J Allergy Clin Immunol. 2020 Jul 22:S0091-6749(20)31027-7. doi: 10.1016/j.jaci.2020.07.009. Online ahead of print.
BACKGROUND: Coronavirus disease 2019 (COVID-19) has rapidly become a global pandemic. Since the severity of the disease is highly variable, predictive models to stratify patients according to their mortality risk are needed.
OBJECTIVE: To develop a model able to predict the risk of fatal outcome in COVID-19 patients, which could be used easily upon arrival of patients to the hospital.
METHODS: We constructed a prospective cohort with 611 adult patients diagnosed with COVID-19 between March 10 and April 12, 2020, in a tertiary hospital in Madrid, Spain. We included in the analysis 501 patients who had been discharged or had died by April 20, 2020. The capacity to predict mortality of several biomarkers, measured at the beginning of hospitalisation, was assessed individually.

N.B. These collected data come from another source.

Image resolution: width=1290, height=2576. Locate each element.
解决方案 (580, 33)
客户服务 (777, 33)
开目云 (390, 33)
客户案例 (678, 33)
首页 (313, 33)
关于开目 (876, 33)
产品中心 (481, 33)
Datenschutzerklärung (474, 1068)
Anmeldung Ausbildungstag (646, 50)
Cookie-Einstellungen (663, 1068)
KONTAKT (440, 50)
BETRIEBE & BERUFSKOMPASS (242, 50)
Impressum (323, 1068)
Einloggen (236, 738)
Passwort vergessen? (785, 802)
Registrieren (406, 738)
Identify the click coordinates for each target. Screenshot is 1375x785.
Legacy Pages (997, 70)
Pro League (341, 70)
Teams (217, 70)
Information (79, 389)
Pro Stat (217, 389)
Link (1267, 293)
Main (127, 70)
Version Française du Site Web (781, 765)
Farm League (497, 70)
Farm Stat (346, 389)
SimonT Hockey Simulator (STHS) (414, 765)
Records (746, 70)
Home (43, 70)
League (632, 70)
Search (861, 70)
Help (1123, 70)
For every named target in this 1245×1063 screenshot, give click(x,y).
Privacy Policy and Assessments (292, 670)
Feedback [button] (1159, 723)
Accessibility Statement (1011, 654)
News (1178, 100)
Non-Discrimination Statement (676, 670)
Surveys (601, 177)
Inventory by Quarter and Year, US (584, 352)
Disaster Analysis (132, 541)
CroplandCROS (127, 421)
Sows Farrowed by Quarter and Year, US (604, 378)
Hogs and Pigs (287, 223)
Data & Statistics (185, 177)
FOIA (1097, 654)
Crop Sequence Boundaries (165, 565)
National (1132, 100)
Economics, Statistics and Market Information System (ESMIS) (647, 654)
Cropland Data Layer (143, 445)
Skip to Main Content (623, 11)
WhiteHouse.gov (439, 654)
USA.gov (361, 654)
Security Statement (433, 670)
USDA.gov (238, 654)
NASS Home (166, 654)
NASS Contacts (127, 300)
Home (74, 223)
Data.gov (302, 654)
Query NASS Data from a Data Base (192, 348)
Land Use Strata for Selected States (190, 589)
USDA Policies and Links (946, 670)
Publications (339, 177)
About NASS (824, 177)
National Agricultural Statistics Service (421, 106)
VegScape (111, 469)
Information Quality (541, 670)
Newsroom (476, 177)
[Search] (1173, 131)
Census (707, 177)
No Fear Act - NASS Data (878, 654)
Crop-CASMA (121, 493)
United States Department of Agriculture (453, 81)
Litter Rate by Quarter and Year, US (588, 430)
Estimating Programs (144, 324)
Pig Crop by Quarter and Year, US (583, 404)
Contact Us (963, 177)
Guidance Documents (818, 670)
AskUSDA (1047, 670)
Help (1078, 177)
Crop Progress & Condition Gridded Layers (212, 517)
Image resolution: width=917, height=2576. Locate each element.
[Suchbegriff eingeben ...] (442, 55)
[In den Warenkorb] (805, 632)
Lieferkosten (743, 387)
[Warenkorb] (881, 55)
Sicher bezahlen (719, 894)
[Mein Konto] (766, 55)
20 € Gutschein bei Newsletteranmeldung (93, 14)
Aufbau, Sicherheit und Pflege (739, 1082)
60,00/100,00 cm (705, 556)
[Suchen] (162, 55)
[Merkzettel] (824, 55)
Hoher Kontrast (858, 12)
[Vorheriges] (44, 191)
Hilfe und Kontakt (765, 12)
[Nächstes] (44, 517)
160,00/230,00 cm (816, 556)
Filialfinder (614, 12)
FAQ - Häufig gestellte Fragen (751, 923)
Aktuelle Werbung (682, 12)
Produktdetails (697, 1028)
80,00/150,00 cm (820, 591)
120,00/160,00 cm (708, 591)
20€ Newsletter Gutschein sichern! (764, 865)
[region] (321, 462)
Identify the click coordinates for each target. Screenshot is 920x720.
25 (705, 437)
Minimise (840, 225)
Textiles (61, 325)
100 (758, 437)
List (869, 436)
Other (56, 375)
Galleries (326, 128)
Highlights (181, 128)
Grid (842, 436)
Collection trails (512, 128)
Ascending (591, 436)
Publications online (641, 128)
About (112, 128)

Those biomarkers that independently contributed to improve mortality prediction were included in a multivariable risk model.
RESULTS: High interleukin-6 (IL-6), C-reactive protein, lactate dehydrogenase (LDH), ferritin, D-dimer, neutrophil count, neutrophil-to-lymphocyte (N/L) ratio, and low albumin, lymphocyte count, monocyte count and peripheral blood oxygen saturation/fraction of inspired oxygen ratio (SpO2/FiO2), were all predictive of mortality (area under the curve (AUC)>0.70). A multivariable mortality risk model including SpO2/FiO2, N/L ratio, LDH, IL-6, and age, was developed and showed high accuracy for the prediction of fatal outcome (AUC=0.94). The optimal cut-off reliably classified patients into survivor and non-survivor, including patients with no initial respiratory distress, with 0.88 sensitivity and 0.89 specificity.
CONCLUSION: This mortality risk model allows early risk stratification of COVID-19 hospitalised patients, before the appearance of obvious signs of clinical deterioration, and can be used as a tool to guide clinical decision-making.